Two internationally renowned 'gurus' visited Scotland last week - and challenged the way we teach
SCHOOLS are caught up in a moral panic about the three Rs and failing to release creativity, a Whitehall adviser told a lecture in Edinburgh, co-sponsored by the Scottish Arts Council, last week.
Kenneth Robinson, professor of education at Warwick University, said: "We have an education system that was designed in the 19th century. It is based on an intellectual model and wrongly assumes that academic ability is the same thing as intelligence.
"It is obsessed with this academic ability which is only a small part of what we are capable of. We all have creative capabilities which are the key to our survival."
Businesses needed "people who can bend with the changes" to survive and the future workforce would have to be imaginative and mobile. Creativity was about applied imagination and was a function of intelligence. It was up to schools to give pupils the skills, confidence and techniques to release their abilities.
Professor Robinson, who advises the J Paul Getty Trust in Los Angeles, maintained that primary schools were the bedding ground and that the arts, science, maths and the humanities all provided scope for originality and innovation.
"All human brains are different and unique to the individual.

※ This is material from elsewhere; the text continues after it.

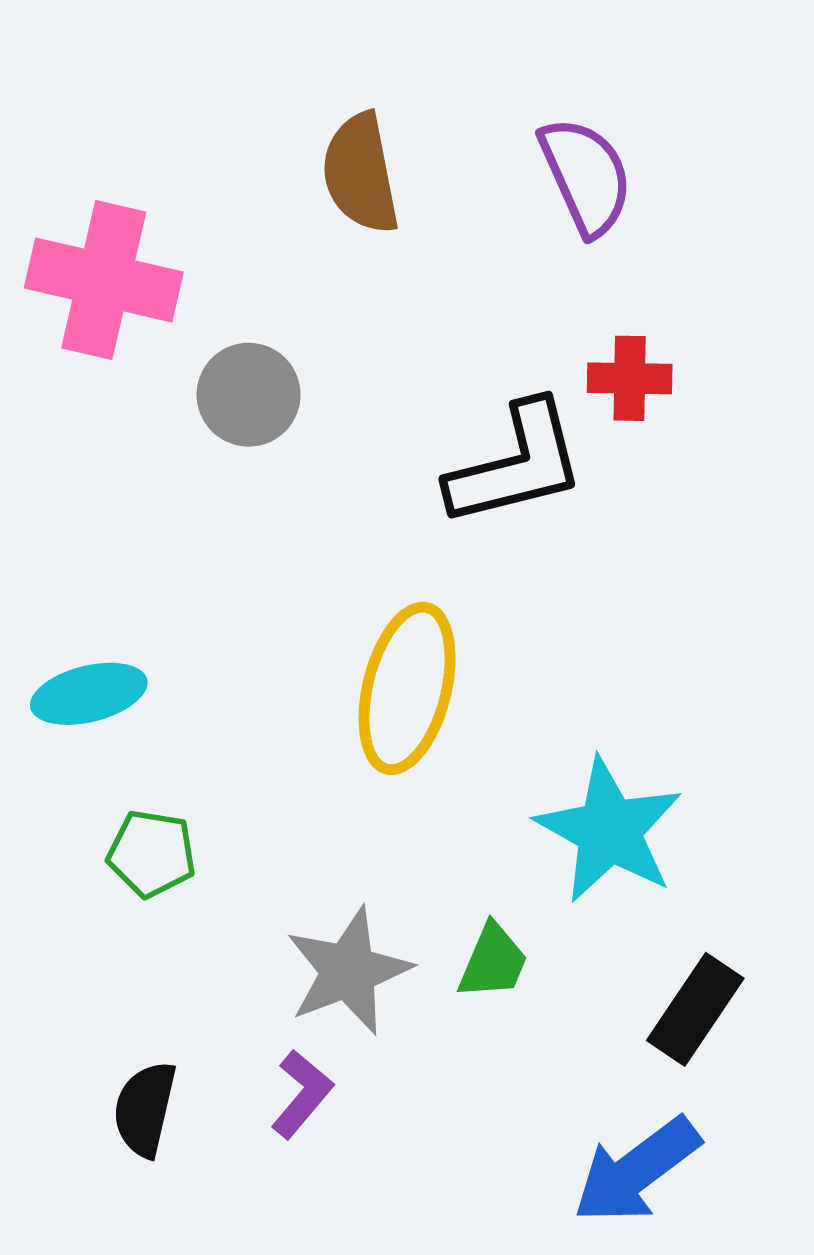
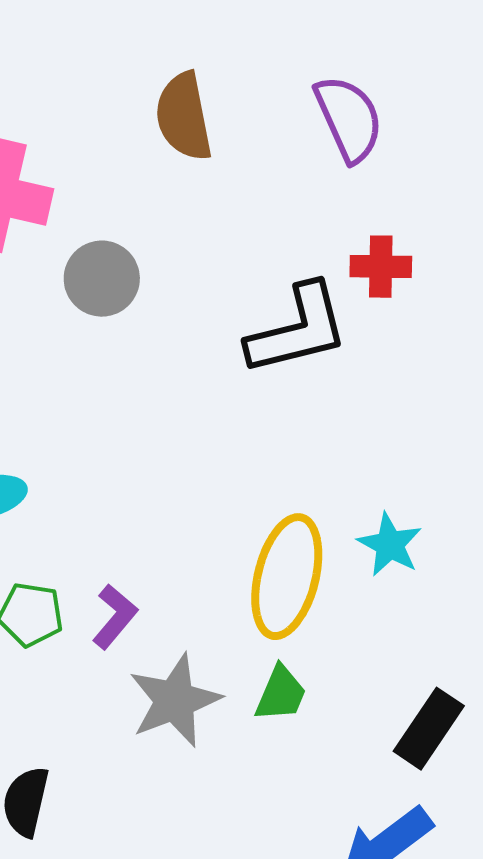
yellow ellipse: (407, 688) -> (287, 577), moved
cyan star: (609, 830) -> (390, 545), moved, size x0.6
purple L-shape: (302, 1094) -> (115, 617), moved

It is not the case that one size fits all. People do their most creative work when they find their element. Teachers have to find ways of tuning into their kids'
capabilities," he said.
But teachers would need better training. "Just now they are being given a command and control mentality. I would invest heavily in their training, give them a framework and then let them get on with it," Professor Robinson said.
The way pupils were assessed had to be rethought. "Assessment should be a part of the teaching. It should not be about matching progress to a set of standards which are merely about doing more of what you did before and at a higher level," he said.
Sylvia Dow, head of education at the arts council, said a range of subjects could give pupils the chance to become "critical, lateral-thinking people".
"Instead, teachers are being restricted to merely teaching pupils how to pass exams," she said.